→ **EXTRACTED MATERIAL**
--

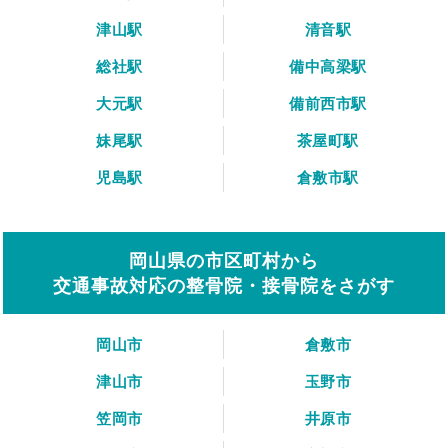
津山駅
清音駅
総社駅
備中高梁駅
大元駅
備前西市駅
妹尾駅
茶屋町駅
児島駅
倉敷市駅
岡山県の市区町村から
交通事故対応の整骨院・接骨院をさがす
岡山市
倉敷市
津山市
玉野市
笠岡市
井原市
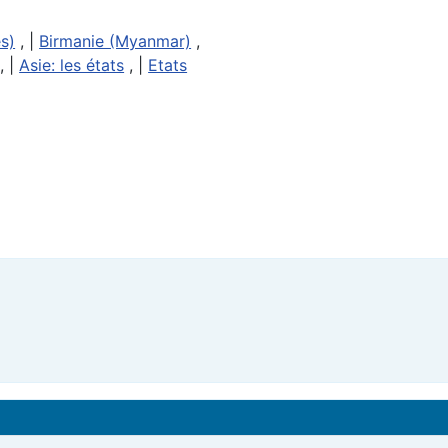
s)
, |
Birmanie (Myanmar)
,
, |
Asie: les états
, |
Etats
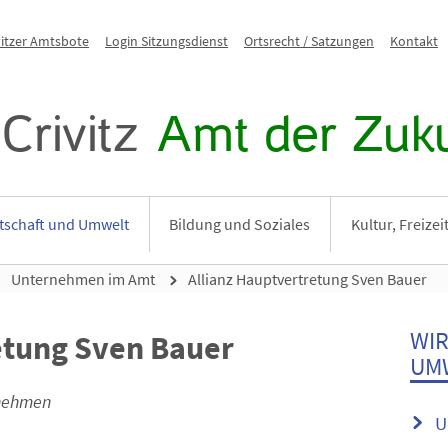
vitzer Amtsbote
Login Sitzungsdienst
Ortsrecht / Satzungen
Kontakt
Crivitz
Amt der Zuku
tschaft und Umwelt
Bildung und Soziales
Kultur, Freize
Unternehmen im Amt
Allianz Hauptvertretung Sven Bauer
WI
etung Sven Bauer
UM
rnehmen
U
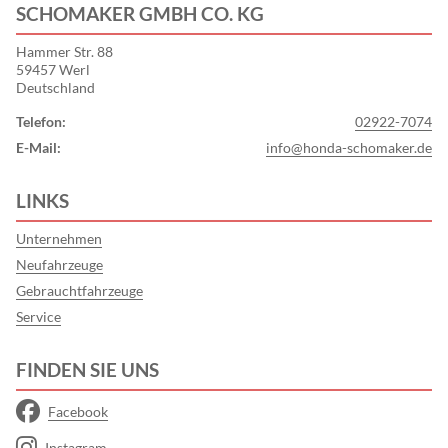
SCHOMAKER GMBH CO. KG
Hammer Str. 88
59457 Werl
Deutschland
Telefon:
02922-7074
E-Mail:
info@honda-schomaker.de
LINKS
Unternehmen
Neufahrzeuge
Gebrauchtfahrzeuge
Service
FINDEN SIE UNS
Facebook
Instagram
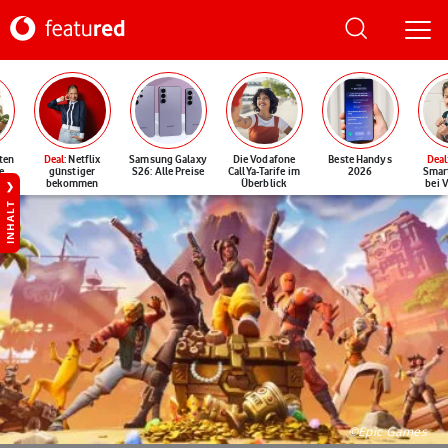
ten
Deal
: Netflix
Samsung Galaxy
Die Vodafone
Beste Handys
Deal
e
günstiger
S26: Alle Preise
CallYa-Tarife im
2026
Smar
bekommen
Überblick
bei 
INHALT
©Epic Games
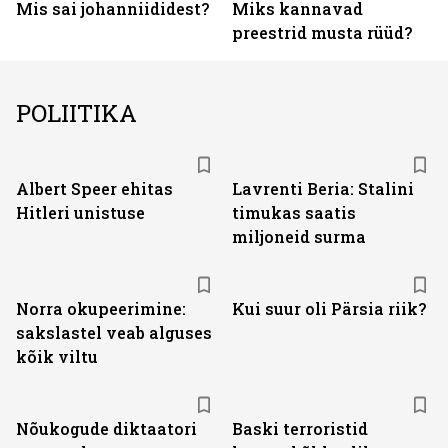
Mis sai johanniididest?
Miks kannavad
preestrid musta rüüd?
POLIITIKA
Albert Speer ehitas
Lavrenti Beria: Stalini
Hitleri unistuse
timukas saatis
miljoneid surma
Norra okupeerimine:
Kui suur oli Pärsia riik?
sakslastel veab alguses
kõik viltu
Nõukogude diktaatori
Baski terroristid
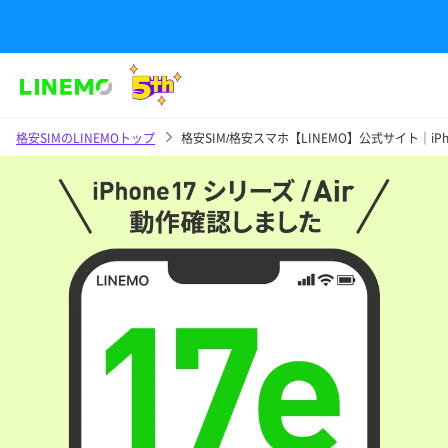
格安SIMのLINEMOトップ
格安SIM/格安スマホ【LINEMO】公式サイト｜iP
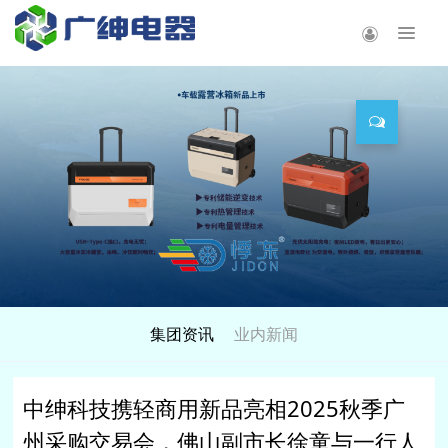
集团资讯
业内新闻
中绅科技携轻商用新品亮相2025秋季广
州采购交易会，佛山副市长徐童与一行人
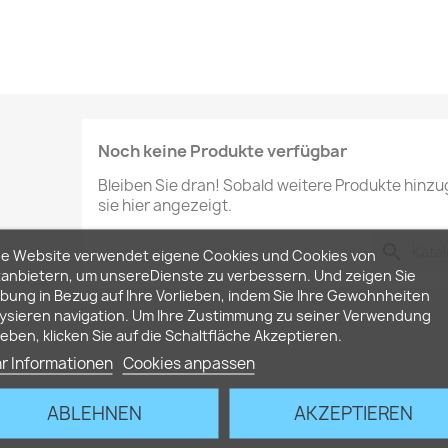
Noch keine Produkte verfügbar
Bleiben Sie dran! Sobald weitere Produkte hinz
sie hier angezeigt.
search
se Website verwendet eigene Cookies und Cookies von
tanbietern, um unsereDienste zu verbessern. Und zeigen Sie
ung in Bezug auf Ihre Vorlieben, indem Sie Ihre Gewohnheiten
ysieren navigation. Um Ihre Zustimmung zu seiner Verwendung
eben, klicken Sie auf die Schaltfläche Akzeptieren.
r Informationen
Cookies anpassen
ABLEHNEN
AKZEPTIEREN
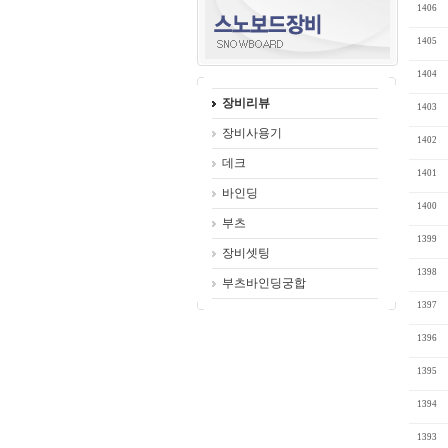
1406
1405
1404
장비리뷰
1403
장비사용기
1402
데크
1401
바인딩
1400
부츠
1399
장비셋팅
1398
부츠바인딩궁합
1397
1396
1395
1394
1393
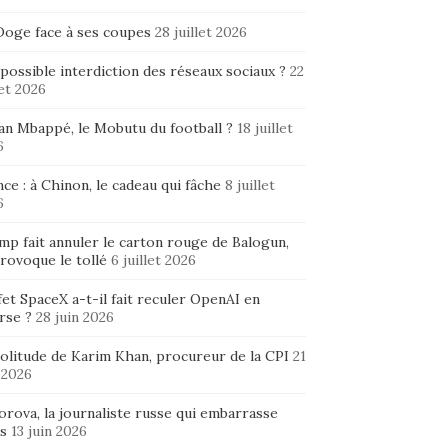
Doge face à ses coupes
28 juillet 2026
possible interdiction des réseaux sociaux ?
22
let 2026
ian Mbappé, le Mobutu du football ?
18 juillet
6
ce : à Chinon, le cadeau qui fâche
8 juillet
6
mp fait annuler le carton rouge de Balogun,
rovoque le tollé
6 juillet 2026
fet SpaceX a-t-il fait reculer OpenAI en
rse ?
28 juin 2026
solitude de Karim Khan, procureur de la CPI
21
 2026
rova, la journaliste russe qui embarrasse
s
13 juin 2026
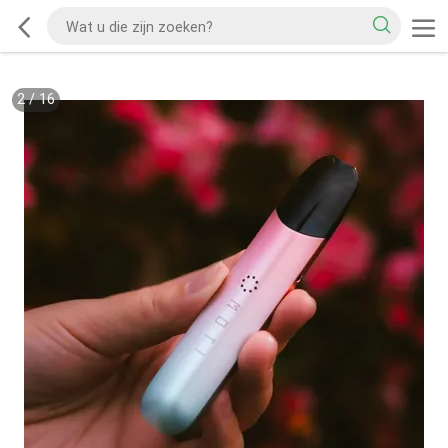
2
/
16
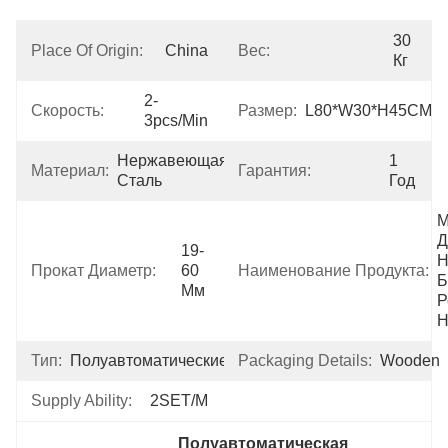
30 
Place Of Origin:
China
Вес:
Кг
2-
Скорость:
Размер:
L80*W30*H45CM
3pcs/min
Нержавеющая 
1 
Материал:
Гарантия:
Сталь
Год
М
Д
19-
Н
Прокат Диаметр:
60 
Наименование Продукта:
Б
Мм
Р
Тип:
Полуавтоматические
Packaging Details:
Wooden
Supply Ability:
2SET/M
Полуавтоматическая 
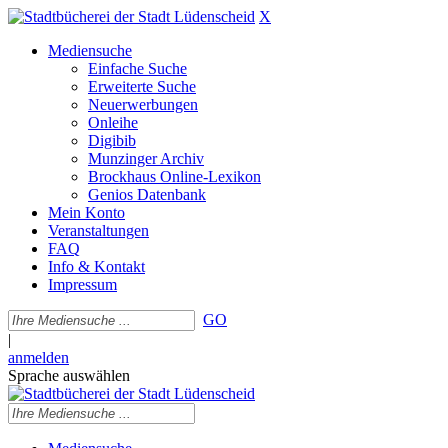
X
Mediensuche
Einfache Suche
Erweiterte Suche
Neuerwerbungen
Onleihe
Digibib
Munzinger Archiv
Brockhaus Online-Lexikon
Genios Datenbank
Mein Konto
Veranstaltungen
FAQ
Info & Kontakt
Impressum
GO
|
anmelden
Sprache auswählen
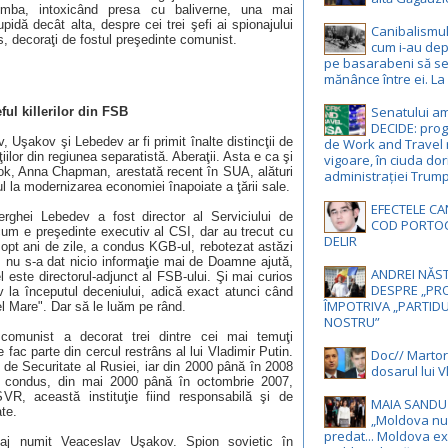
mba, intoxicând presa cu baliverne, una mai
upidă decât alta, despre cei trei şefi ai spionajului
Canibalismul 
s, decoraţi de fostul preşedinte comunist.
cum i-au depr
pe basarabeni să s
mănânce între ei. La
Senatului a
ful killerilor din FSB
DECIDE: pro
, Uşakov şi Lebedev ar fi primit înalte distincţii de
de Work and Travel 
iilor din regiunea separatistă. Aberaţii. Asta e ca şi
vigoare, în ciuda dor
k, Anna Chapman, arestată recent în SUA, alături
administrației Trum
tul la modernizarea economiei înapoiate a ţării sale.
EFECTELE CA
erghei Lebedev a fost director al Serviciului de
COD PORTOC
acum e preşedinte executiv al CSI, dar au trecut cu
DELIR
 opt ani de zile, a condus KGB-ul, rebotezat astăzi
nu s-a dat nicio informaţie mai de Doamne ajută,
ANDREI NĂST
l este directorul-adjunct al FSB-ului. Şi mai curios
DESPRE „PRO
v la începutul deceniului, adică exact atunci când
ÎMPOTRIVA „PARTIDU
el Mare". Dar să le luăm pe rând.
NOSTRU”
 comunist a decorat trei dintre cei mai temuţi
 fac parte din cercul restrâns al lui Vladimir Putin.
Doc// Martori
i de Securitate al Rusiei, iar din 2000 până în 2008
dosarul lui Vl
a condus, din mai 2000 până în octombrie 2007,
SVR, această instituţie fiind responsabilă şi de
MAIA SANDU 
ate.
„Moldova nu
predat... Moldova ex
onaj numit Veaceslav Uşakov. Spion sovietic în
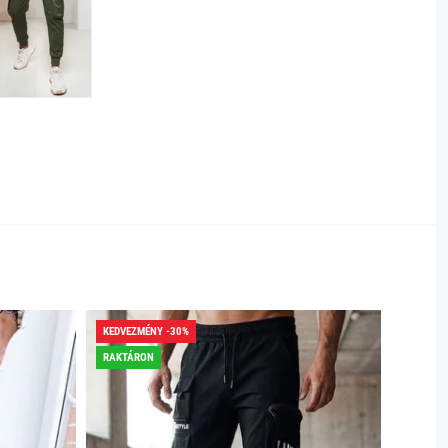
KEDVEZMÉNY -30%
KEDVEZ
RAKTÁRON
RAKTÁR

--

→ **PROBLEM TO WORK ON**
Every record is to be reproduced exactly, with no pictures included.

→ **EXPECTED ANSWER**
津山駅
清音駅
総社駅
備中高梁駅
大元駅
備前西市駅
妹尾駅
茶屋町駅
児島駅
倉敷市駅
岡山県の市区町村から
交通事故対応の整骨院・接骨院をさがす
岡山市
倉敷市
津山市
玉野市
笠岡市
井原市
s)
, |
Birmanie (Myanmar)
,
, |
Asie: les états
, |
Etats
vitzer Amtsbote
Login Sitzungsdienst
Ortsrecht / Satzungen
Kontakt
Crivitz
Amt der Zuku
tschaft und Umwelt
Bildung und Soziales
Kultur, Freize
Unternehmen im Amt
Allianz Hauptvertretung Sven Bauer
WI
etung Sven Bauer
UM
rnehmen
U
SCHOMAKER GMBH CO. KG
Hammer Str. 88
59457 Werl
Deutschland
Telefon:
02922-7074
E-Mail:
info@honda-schomaker.de
LINKS
Unternehmen
Neufahrzeuge
Gebrauchtfahrzeuge
Service
FINDEN SIE UNS
Facebook
Instagram
ten
Deal
: Netflix
Samsung Galaxy
Die Vodafone
Beste Handys
Deal
e
günstiger
S26: Alle Preise
CallYa-Tarife im
2026
Smar
bekommen
Überblick
bei 
INHALT
©Epic Games
Mis sai johanniididest?
Miks kannavad
preestrid musta rüüd?
POLIITIKA
Albert Speer ehitas
Lavrenti Beria: Stalini
Hitleri unistuse
timukas saatis
miljoneid surma
Norra okupeerimine:
Kui suur oli Pärsia riik?
sakslastel veab alguses
kõik viltu
Nõukogude diktaatori
Baski terroristid
格安SIMのLINEMOトップ
格安SIM/格安スマホ【LINEMO】公式サイト｜iP
集团资讯
业内新闻
中绅科技携轻商用新品亮相2025秋季广
州采购交易会，佛山副市长徐童与一行人
Noch keine Produkte verfügbar
Bleiben Sie dran! Sobald weitere Produkte hinz
sie hier angezeigt.
search
se Website verwendet eigene Cookies und Cookies von
tanbietern, um unsereDienste zu verbessern. Und zeigen Sie
ung in Bezug auf Ihre Vorlieben, indem Sie Ihre Gewohnheiten
ysieren navigation. Um Ihre Zustimmung zu seiner Verwendung
eben, klicken Sie auf die Schaltfläche Akzeptieren.
r Informationen
Cookies anpassen
ABLEHNEN
AKZEPTIEREN
1406
1405
1404
장비리뷰
1403
장비사용기
1402
데크
1401
바인딩
1400
부츠
1399
장비셋팅
1398
부츠바인딩궁합
1397
1396
1395
1394
1393
Doge face à ses coupes
28 juillet 2026
possible interdiction des réseaux sociaux ?
22
let 2026
ian Mbappé, le Mobutu du football ?
18 juillet
6
ce : à Chinon, le cadeau qui fâche
8 juillet
6
mp fait annuler le carton rouge de Balogun,
rovoque le tollé
6 juillet 2026
fet SpaceX a-t-il fait reculer OpenAI en
rse ?
28 juin 2026
solitude de Karim Khan, procureur de la CPI
21
 2026
rova, la journaliste russe qui embarrasse
s
13 juin 2026
2
/
16
30 
Place Of Origin:
China
Вес:
Кг
2-
Скорость:
Размер:
L80*W30*H45CM
3pcs/min
Нержавеющая 
1 
Материал:
Гарантия:
Сталь
Год
М
Д
19-
Н
Прокат Диаметр:
60 
Наименование Продукта:
Б
Мм
Р
Тип:
Полуавтоматические
Packaging Details:
Wooden
Supply Ability:
2SET/M
Полуавтоматическая 
X
Mediensuche
Einfache Suche
Erweiterte Suche
Neuerwerbungen
Onleihe
Digibib
Munzinger Archiv
Brockhaus Online-Lexikon
Genios Datenbank
Mein Konto
Veranstaltungen
FAQ
Info & Kontakt
Impressum
GO
|
anmelden
Sprache auswählen
mba, intoxicând presa cu baliverne, una mai
upidă decât alta, despre cei trei şefi ai spionajului
Canibalismul 
s, decoraţi de fostul preşedinte comunist.
cum i-au depr
pe basarabeni să s
mănânce între ei. La
Senatului a
ful killerilor din FSB
DECIDE: pro
, Uşakov şi Lebedev ar fi primit înalte distincţii de
de Work and Travel 
iilor din regiunea separatistă. Aberaţii. Asta e ca şi
vigoare, în ciuda dor
k, Anna Chapman, arestată recent în SUA, alături
administrației Trum
tul la modernizarea economiei înapoiate a ţării sale.
EFECTELE CA
erghei Lebedev a fost director al Serviciului de
COD PORTOC
acum e preşedinte executiv al CSI, dar au trecut cu
DELIR
 opt ani de zile, a condus KGB-ul, rebotezat astăzi
nu s-a dat nicio informaţie mai de Doamne ajută,
ANDREI NĂST
l este directorul-adjunct al FSB-ului. Şi mai curios
DESPRE „PRO
v la începutul deceniului, adică exact atunci când
ÎMPOTRIVA „PARTIDU
el Mare". Dar să le luăm pe rând.
NOSTRU”
 comunist a decorat trei dintre cei mai temuţi
 fac parte din cercul restrâns al lui Vladimir Putin.
Doc// Martori
i de Securitate al Rusiei, iar din 2000 până în 2008
dosarul lui Vl
a condus, din mai 2000 până în octombrie 2007,
SVR, această instituţie fiind responsabilă şi de
MAIA SANDU 
ate.
„Moldova nu
predat... Moldova ex
onaj numit Veaceslav Uşakov. Spion sovietic în
KEDVEZMÉNY -30%
KEDVEZ
RAKTÁRON
RAKTÁR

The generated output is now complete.